▸ **INSTRUCTIONS FOR THE TASK**: Would you find each line in the entries below with the string "персональных" and copy it?

▸ **Screenshot grounding data**:

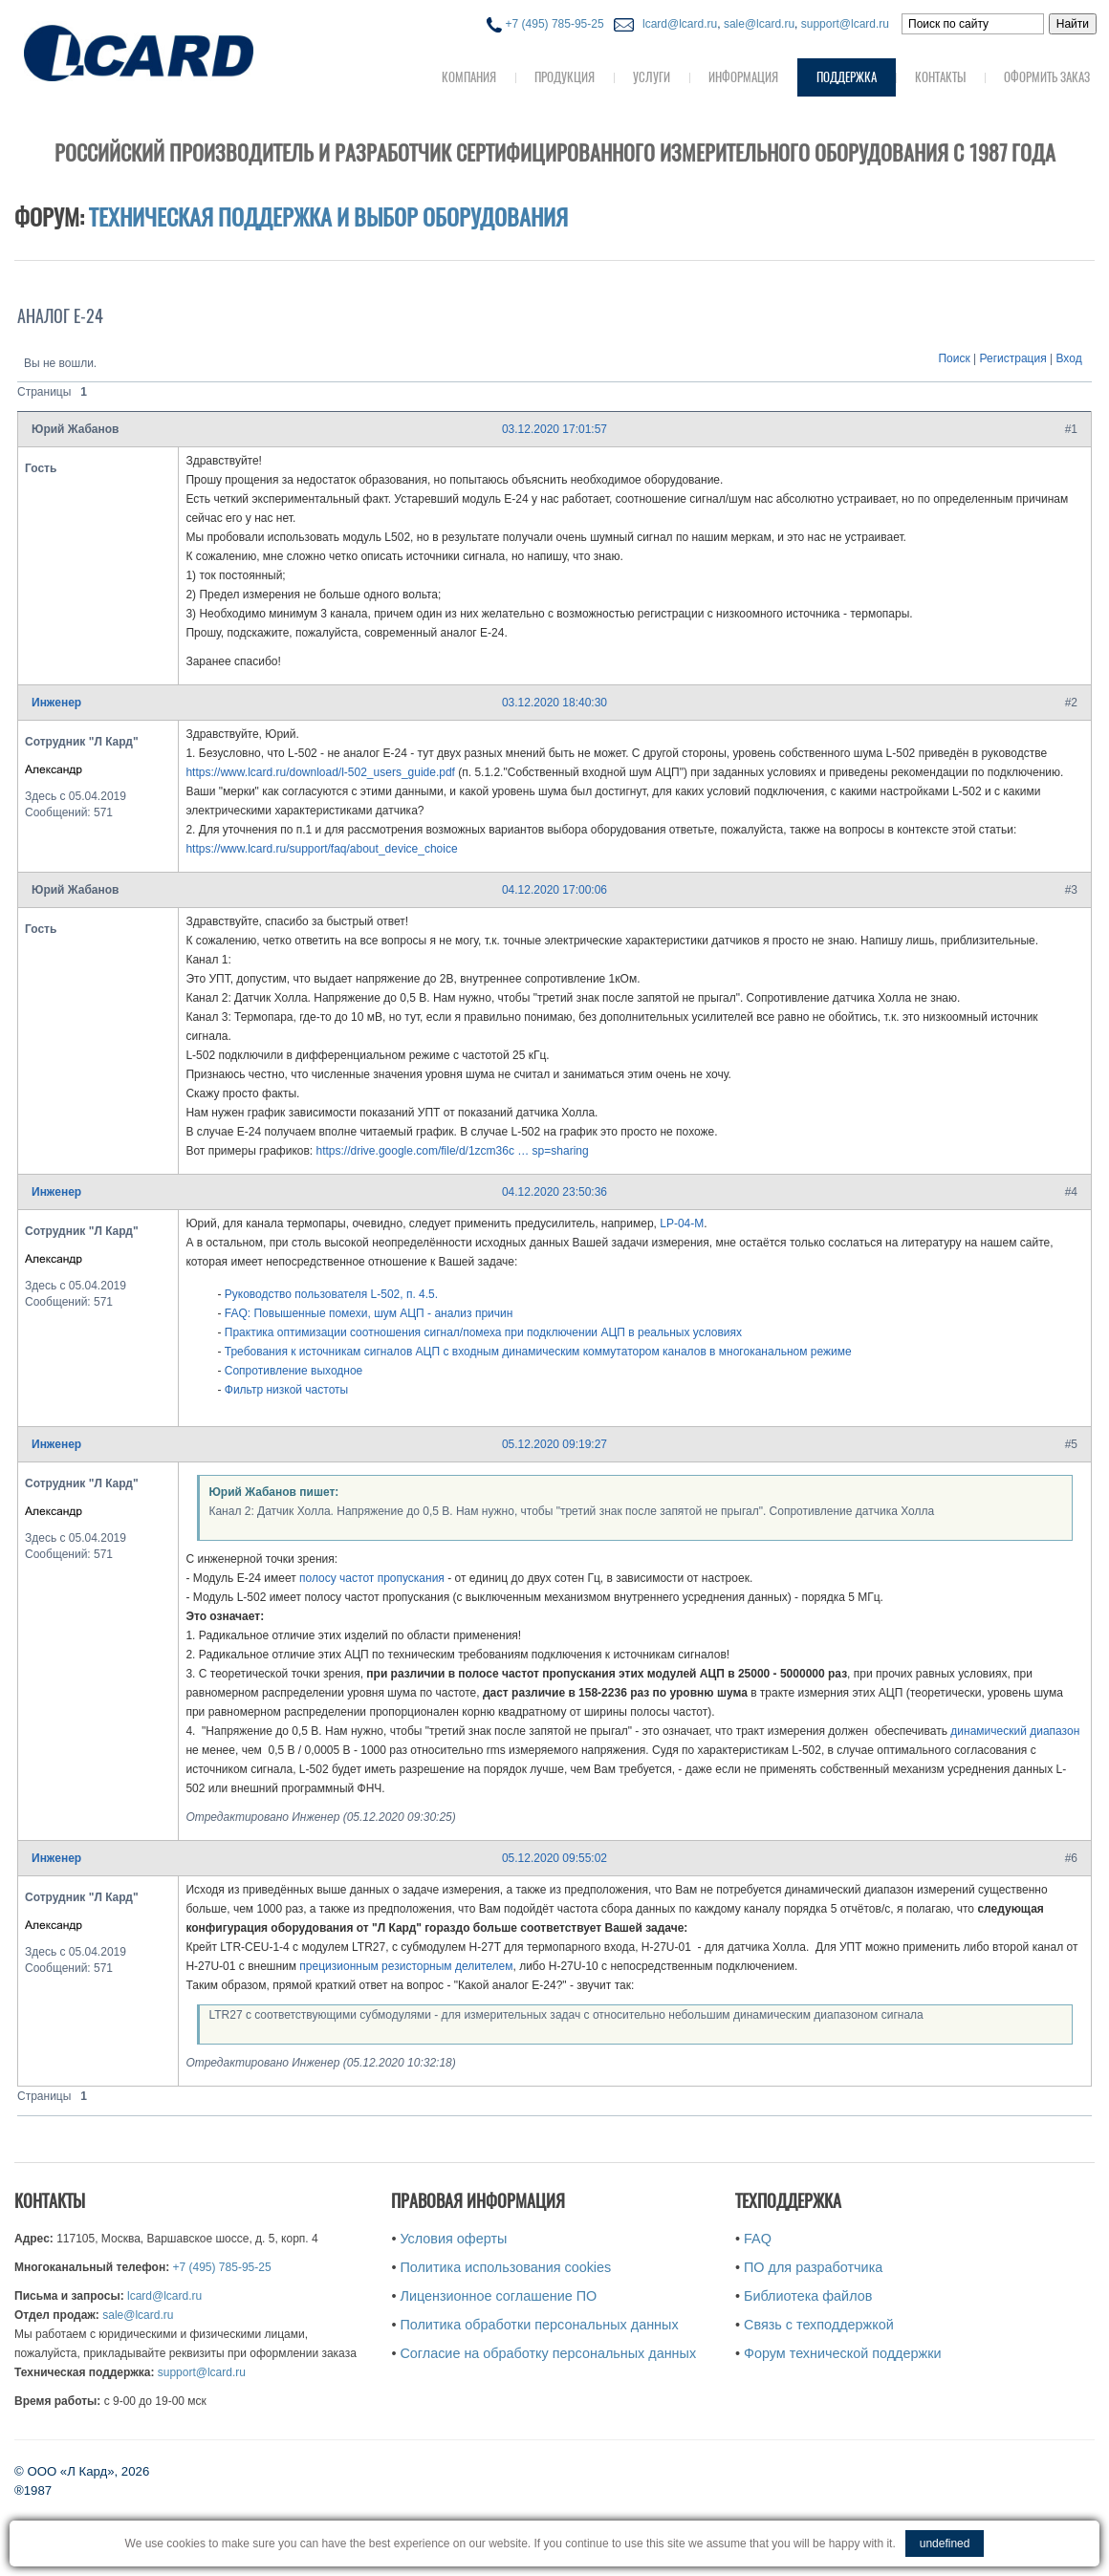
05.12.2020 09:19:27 (554, 1444)
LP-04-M (682, 1223)
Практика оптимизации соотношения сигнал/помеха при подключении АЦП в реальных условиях (483, 1332)
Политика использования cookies (505, 2267)
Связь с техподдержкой (819, 2324)
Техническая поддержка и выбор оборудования (328, 217)
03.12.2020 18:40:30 (554, 702)
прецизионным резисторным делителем (405, 1966)
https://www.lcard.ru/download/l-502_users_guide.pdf (320, 772)
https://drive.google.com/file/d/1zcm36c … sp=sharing (452, 1151)
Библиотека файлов (808, 2296)
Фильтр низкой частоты (286, 1389)
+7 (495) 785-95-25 (545, 24)
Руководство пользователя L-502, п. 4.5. (331, 1294)
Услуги (651, 77)
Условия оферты (453, 2238)
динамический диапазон (1014, 1731)
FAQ (758, 2238)
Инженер (56, 702)
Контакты (940, 77)
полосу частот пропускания (373, 1578)
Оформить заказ (1047, 77)
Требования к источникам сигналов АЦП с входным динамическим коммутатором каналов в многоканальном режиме (538, 1351)
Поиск (953, 358)
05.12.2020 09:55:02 (554, 1858)
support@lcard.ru (845, 24)
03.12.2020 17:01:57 (554, 429)
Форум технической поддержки (842, 2353)
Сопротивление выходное (294, 1370)
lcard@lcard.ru (677, 24)
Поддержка (846, 77)
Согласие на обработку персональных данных (548, 2353)
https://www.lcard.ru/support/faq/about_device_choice (321, 848)
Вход (1069, 358)
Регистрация (1013, 358)
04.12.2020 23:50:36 (554, 1192)
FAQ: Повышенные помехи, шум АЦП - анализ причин (369, 1313)
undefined (945, 2543)
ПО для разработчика (813, 2267)
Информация (743, 77)
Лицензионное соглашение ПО (498, 2296)
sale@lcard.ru (759, 24)
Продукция (564, 77)
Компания (469, 77)
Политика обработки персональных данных (539, 2324)
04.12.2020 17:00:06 (554, 890)
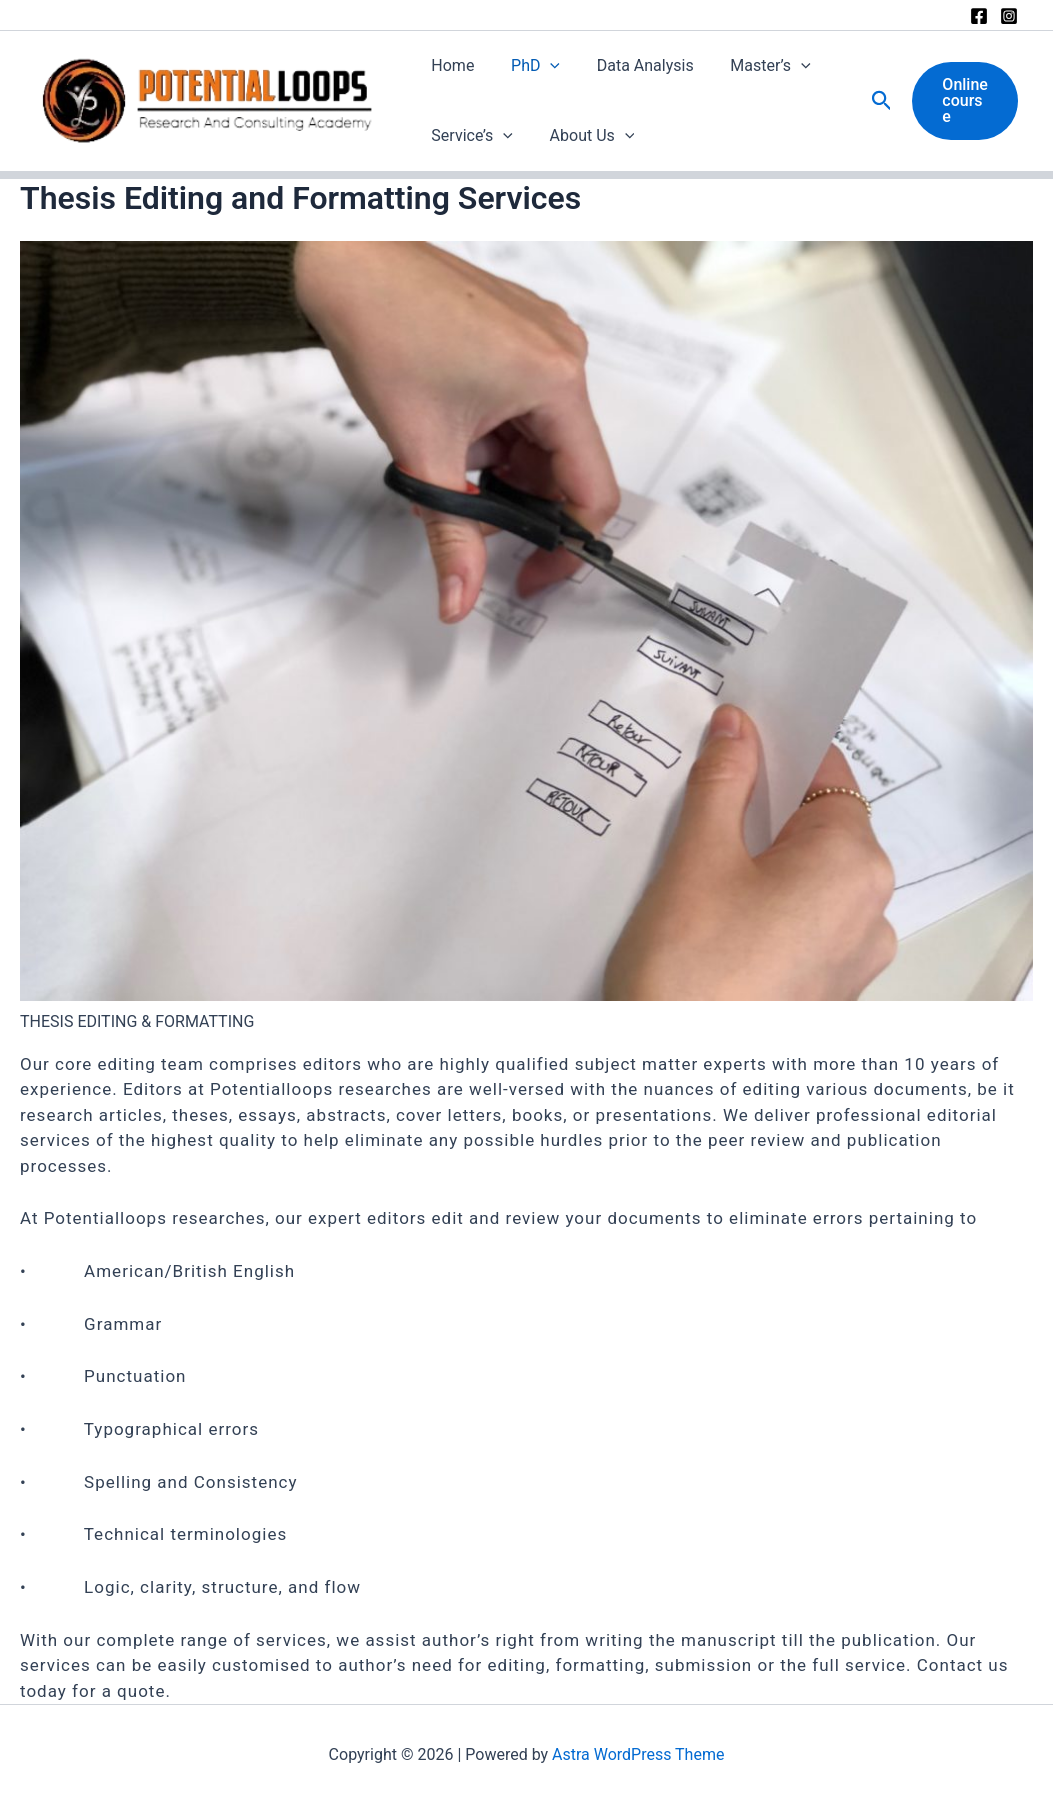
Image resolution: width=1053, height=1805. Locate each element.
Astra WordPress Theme (638, 1754)
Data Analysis (633, 65)
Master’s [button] (754, 66)
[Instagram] (1009, 16)
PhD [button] (528, 66)
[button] (543, 66)
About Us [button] (585, 136)
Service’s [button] (470, 136)
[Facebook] (979, 16)
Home (450, 65)
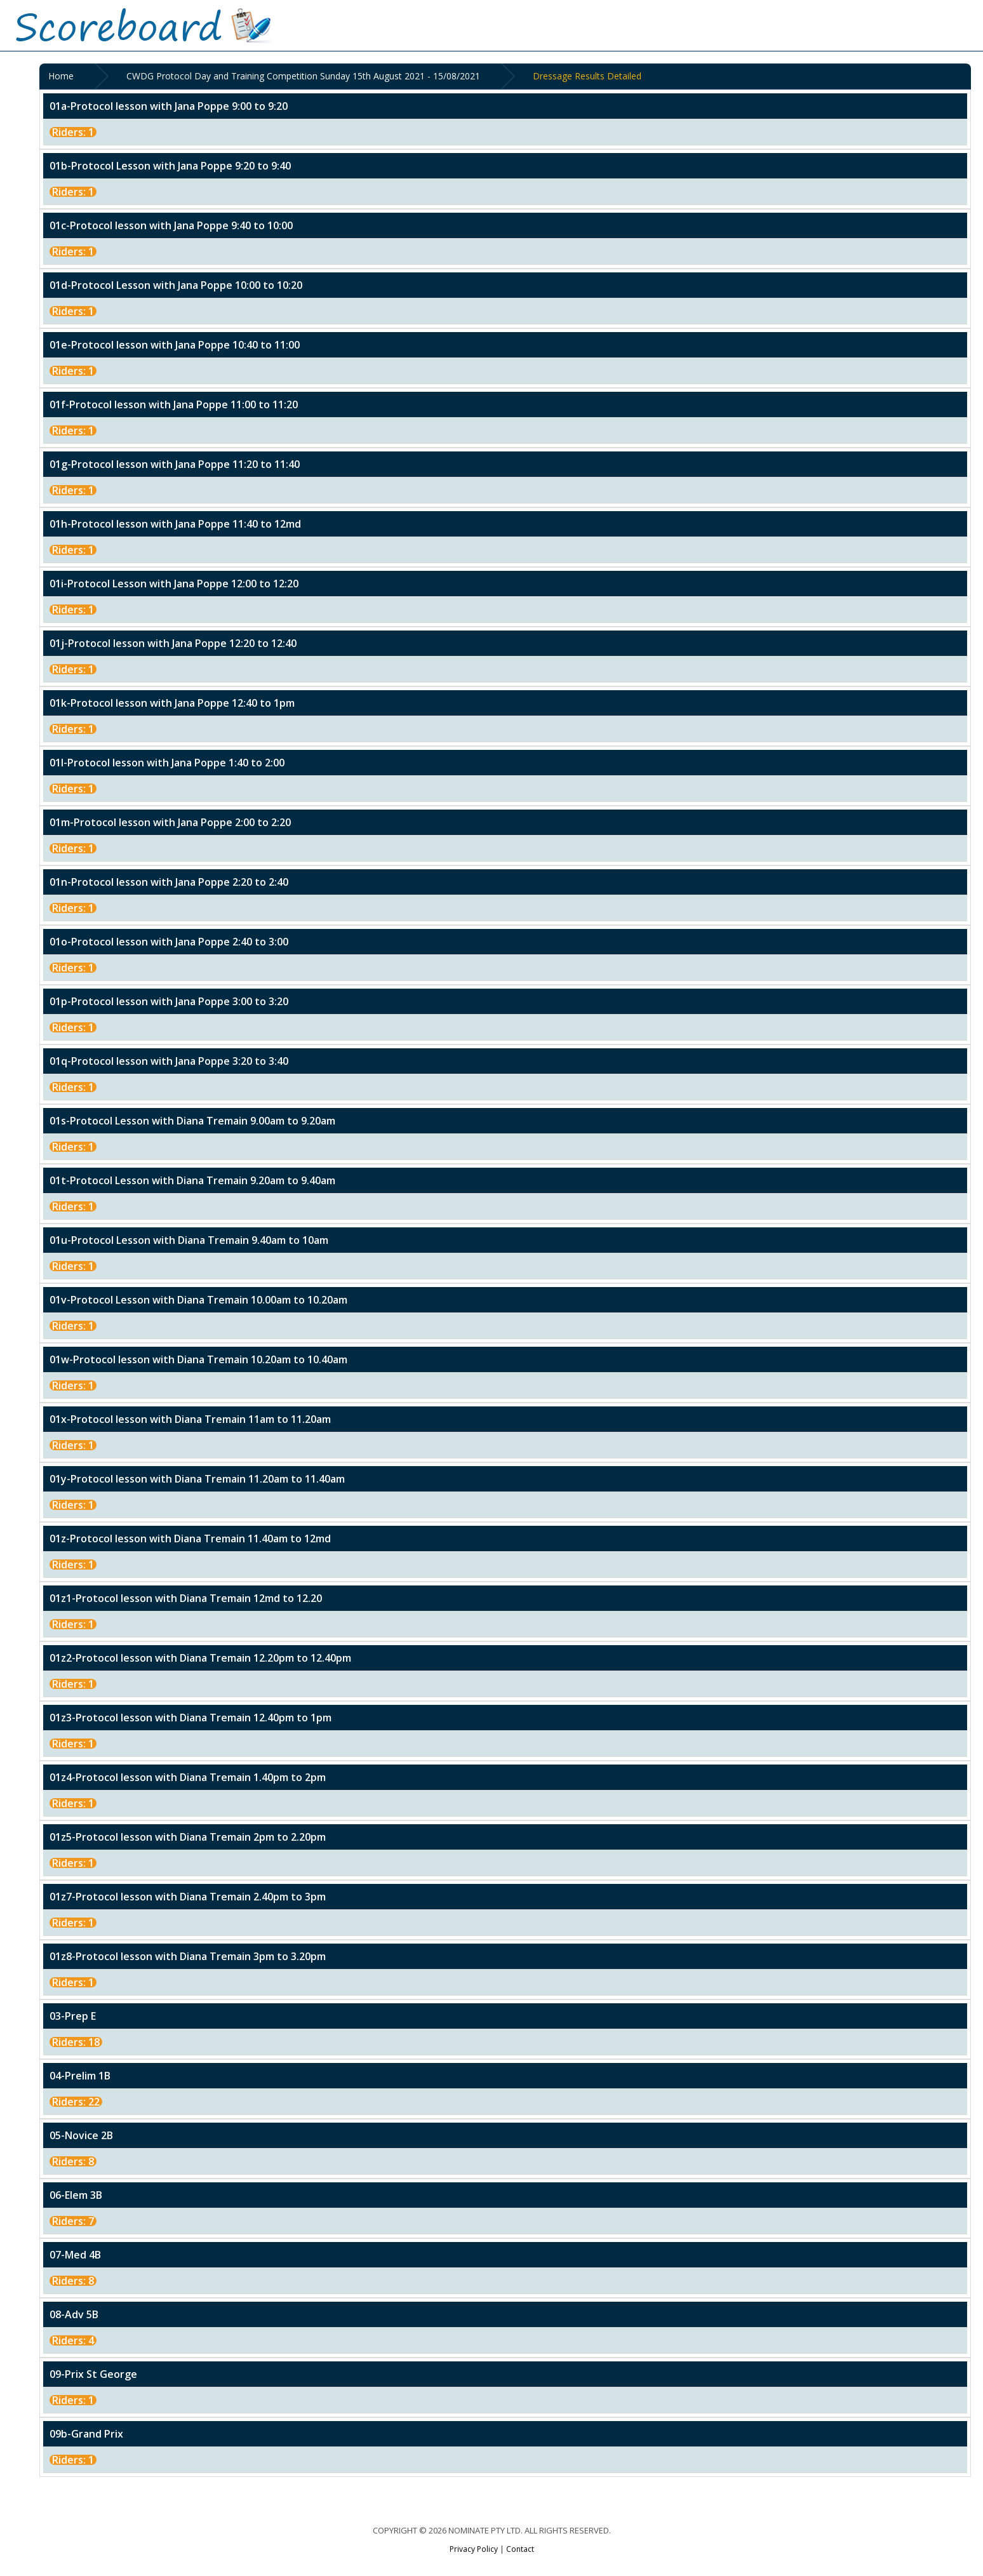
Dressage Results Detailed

▸ **EXERCISE SOLUTION**:
Согласие на обработку персональных данных (548, 2353)
Политика обработки персональных данных (539, 2324)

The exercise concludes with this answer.